(Extracted page text data)
┌────────
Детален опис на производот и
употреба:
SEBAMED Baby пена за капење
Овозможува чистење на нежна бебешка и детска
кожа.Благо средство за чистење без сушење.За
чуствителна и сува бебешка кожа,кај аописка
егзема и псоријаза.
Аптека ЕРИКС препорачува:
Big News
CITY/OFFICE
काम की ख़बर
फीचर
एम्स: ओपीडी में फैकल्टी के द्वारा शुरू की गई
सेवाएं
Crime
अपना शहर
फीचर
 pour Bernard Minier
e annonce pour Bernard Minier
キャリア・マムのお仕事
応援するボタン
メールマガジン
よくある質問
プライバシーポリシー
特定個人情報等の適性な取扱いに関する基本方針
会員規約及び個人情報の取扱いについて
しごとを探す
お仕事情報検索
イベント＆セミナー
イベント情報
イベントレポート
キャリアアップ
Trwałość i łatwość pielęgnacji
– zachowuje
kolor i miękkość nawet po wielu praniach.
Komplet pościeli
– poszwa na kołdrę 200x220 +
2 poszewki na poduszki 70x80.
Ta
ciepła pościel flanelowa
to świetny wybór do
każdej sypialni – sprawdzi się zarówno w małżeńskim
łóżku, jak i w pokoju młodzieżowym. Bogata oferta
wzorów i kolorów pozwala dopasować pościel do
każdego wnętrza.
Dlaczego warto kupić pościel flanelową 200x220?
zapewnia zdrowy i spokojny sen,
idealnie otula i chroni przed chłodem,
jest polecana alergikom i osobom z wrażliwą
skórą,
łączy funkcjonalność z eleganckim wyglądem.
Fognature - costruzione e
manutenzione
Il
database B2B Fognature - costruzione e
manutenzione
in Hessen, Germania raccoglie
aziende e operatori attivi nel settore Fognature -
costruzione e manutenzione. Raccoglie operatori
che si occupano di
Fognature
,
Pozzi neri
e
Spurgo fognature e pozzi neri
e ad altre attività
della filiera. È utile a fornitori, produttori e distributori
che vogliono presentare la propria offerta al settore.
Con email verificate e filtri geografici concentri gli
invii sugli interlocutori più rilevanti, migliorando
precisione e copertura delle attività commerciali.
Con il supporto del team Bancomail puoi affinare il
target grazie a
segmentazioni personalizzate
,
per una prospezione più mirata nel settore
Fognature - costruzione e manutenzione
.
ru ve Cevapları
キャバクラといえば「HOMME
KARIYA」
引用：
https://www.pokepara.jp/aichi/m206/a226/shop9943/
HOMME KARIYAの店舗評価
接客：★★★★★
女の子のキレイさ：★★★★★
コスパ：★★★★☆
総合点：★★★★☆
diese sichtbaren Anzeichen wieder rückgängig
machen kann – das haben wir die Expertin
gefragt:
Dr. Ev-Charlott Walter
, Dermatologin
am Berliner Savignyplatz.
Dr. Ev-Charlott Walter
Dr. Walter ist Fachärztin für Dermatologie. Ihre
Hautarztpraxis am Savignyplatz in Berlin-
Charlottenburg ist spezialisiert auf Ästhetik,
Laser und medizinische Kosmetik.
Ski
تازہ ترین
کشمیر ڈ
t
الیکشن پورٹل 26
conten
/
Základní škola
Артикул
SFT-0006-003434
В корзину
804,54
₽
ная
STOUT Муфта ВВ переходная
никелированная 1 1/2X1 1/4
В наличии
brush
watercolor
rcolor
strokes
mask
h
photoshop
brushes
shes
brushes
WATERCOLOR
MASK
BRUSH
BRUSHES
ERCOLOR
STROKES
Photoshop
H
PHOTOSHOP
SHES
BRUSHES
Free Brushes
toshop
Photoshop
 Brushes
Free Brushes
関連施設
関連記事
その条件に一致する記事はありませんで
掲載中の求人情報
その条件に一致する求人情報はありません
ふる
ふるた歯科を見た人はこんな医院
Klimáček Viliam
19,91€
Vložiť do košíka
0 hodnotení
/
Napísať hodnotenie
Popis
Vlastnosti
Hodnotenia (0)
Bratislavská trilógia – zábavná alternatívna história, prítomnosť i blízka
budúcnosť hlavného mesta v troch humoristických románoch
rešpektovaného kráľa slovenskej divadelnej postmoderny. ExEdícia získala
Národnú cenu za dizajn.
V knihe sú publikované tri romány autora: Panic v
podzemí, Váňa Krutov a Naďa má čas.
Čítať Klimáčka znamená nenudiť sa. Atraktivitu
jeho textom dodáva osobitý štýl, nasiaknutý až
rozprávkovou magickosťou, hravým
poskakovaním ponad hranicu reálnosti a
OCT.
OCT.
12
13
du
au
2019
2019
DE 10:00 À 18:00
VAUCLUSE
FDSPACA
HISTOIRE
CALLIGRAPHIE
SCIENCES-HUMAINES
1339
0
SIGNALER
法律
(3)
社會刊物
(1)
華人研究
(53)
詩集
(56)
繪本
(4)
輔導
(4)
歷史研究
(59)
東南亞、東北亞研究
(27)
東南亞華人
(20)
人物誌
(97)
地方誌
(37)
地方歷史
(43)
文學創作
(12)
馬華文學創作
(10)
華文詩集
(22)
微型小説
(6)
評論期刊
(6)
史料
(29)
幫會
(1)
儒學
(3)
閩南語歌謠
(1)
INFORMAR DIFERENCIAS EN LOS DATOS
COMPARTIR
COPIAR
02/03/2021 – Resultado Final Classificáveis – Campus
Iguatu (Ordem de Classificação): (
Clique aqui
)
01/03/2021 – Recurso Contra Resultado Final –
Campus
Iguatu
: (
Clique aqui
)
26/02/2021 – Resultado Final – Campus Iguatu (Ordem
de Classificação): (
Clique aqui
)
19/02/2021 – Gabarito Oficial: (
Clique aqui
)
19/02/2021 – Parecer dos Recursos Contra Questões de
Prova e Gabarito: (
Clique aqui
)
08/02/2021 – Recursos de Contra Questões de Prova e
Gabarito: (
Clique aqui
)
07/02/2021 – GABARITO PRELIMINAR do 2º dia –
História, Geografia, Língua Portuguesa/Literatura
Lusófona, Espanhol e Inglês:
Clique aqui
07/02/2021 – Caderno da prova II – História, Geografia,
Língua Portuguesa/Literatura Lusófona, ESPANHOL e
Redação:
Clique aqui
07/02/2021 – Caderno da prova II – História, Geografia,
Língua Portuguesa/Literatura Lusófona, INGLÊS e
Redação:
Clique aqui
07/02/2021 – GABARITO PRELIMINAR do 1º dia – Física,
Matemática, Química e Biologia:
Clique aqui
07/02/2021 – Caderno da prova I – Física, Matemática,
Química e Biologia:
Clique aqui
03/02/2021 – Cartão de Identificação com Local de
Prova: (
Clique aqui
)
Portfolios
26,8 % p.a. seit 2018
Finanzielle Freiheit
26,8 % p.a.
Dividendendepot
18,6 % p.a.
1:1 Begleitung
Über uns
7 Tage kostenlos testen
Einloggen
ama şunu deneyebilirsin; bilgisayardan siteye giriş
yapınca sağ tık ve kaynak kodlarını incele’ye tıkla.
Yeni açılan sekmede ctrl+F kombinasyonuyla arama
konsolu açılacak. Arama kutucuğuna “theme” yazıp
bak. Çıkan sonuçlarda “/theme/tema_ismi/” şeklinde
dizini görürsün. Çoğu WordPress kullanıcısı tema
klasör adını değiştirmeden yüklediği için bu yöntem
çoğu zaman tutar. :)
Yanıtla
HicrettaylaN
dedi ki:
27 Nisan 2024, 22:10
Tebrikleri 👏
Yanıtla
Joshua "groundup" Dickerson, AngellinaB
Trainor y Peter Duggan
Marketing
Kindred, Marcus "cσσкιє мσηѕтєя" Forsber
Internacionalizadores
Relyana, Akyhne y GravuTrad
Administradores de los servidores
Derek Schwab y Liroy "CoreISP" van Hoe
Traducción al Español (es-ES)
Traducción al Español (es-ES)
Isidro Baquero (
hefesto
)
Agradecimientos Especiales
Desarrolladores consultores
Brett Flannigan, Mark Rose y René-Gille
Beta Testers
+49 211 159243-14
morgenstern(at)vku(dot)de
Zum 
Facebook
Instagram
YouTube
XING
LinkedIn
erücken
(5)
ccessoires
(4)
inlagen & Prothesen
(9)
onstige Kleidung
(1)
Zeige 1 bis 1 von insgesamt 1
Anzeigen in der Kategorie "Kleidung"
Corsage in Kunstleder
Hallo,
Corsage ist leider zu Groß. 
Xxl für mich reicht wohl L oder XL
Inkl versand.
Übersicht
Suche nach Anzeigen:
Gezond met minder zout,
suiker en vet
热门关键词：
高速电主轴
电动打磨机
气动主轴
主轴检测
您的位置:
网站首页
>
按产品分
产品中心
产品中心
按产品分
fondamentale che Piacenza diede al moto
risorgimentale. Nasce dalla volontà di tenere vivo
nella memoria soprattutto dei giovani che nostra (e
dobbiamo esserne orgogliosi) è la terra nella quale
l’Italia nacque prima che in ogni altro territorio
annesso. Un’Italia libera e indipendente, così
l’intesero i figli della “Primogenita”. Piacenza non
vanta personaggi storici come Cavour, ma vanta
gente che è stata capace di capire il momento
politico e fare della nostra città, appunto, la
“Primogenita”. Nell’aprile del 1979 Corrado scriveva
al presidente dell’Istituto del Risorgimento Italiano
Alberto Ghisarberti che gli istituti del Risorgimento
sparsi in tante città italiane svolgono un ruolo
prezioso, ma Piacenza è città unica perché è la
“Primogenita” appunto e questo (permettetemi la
└────────
> Task requirements:
Above are the records; copy exactly the lines from the line with "HicrettaylaN" through the line with "dobbiamo esserne orgogliosi)", both included.

> Exercise output:
HicrettaylaN
dedi ki:
27 Nisan 2024, 22:10
Tebrikleri 👏
Yanıtla
Joshua "groundup" Dickerson, AngellinaB
Trainor y Peter Duggan
Marketing
Kindred, Marcus "cσσкιє мσηѕтєя" Forsber
Internacionalizadores
Relyana, Akyhne y GravuTrad
Administradores de los servidores
Derek Schwab y Liroy "CoreISP" van Hoe
Traducción al Español (es-ES)
Traducción al Español (es-ES)
Isidro Baquero (
hefesto
)
Agradecimientos Especiales
Desarrolladores consultores
Brett Flannigan, Mark Rose y René-Gille
Beta Testers
+49 211 159243-14
morgenstern(at)vku(dot)de
Zum 
Facebook
Instagram
YouTube
XING
LinkedIn
erücken
(5)
ccessoires
(4)
inlagen & Prothesen
(9)
onstige Kleidung
(1)
Zeige 1 bis 1 von insgesamt 1
Anzeigen in der Kategorie "Kleidung"
Corsage in Kunstleder
Hallo,
Corsage ist leider zu Groß. 
Xxl für mich reicht wohl L oder XL
Inkl versand.
Übersicht
Suche nach Anzeigen:
Gezond met minder zout,
suiker en vet
热门关键词：
高速电主轴
电动打磨机
气动主轴
主轴检测
您的位置:
网站首页
>
按产品分
产品中心
产品中心
按产品分
fondamentale che Piacenza diede al moto
risorgimentale. Nasce dalla volontà di tenere vivo
nella memoria soprattutto dei giovani che nostra (e
dobbiamo esserne orgogliosi) è la terra nella quale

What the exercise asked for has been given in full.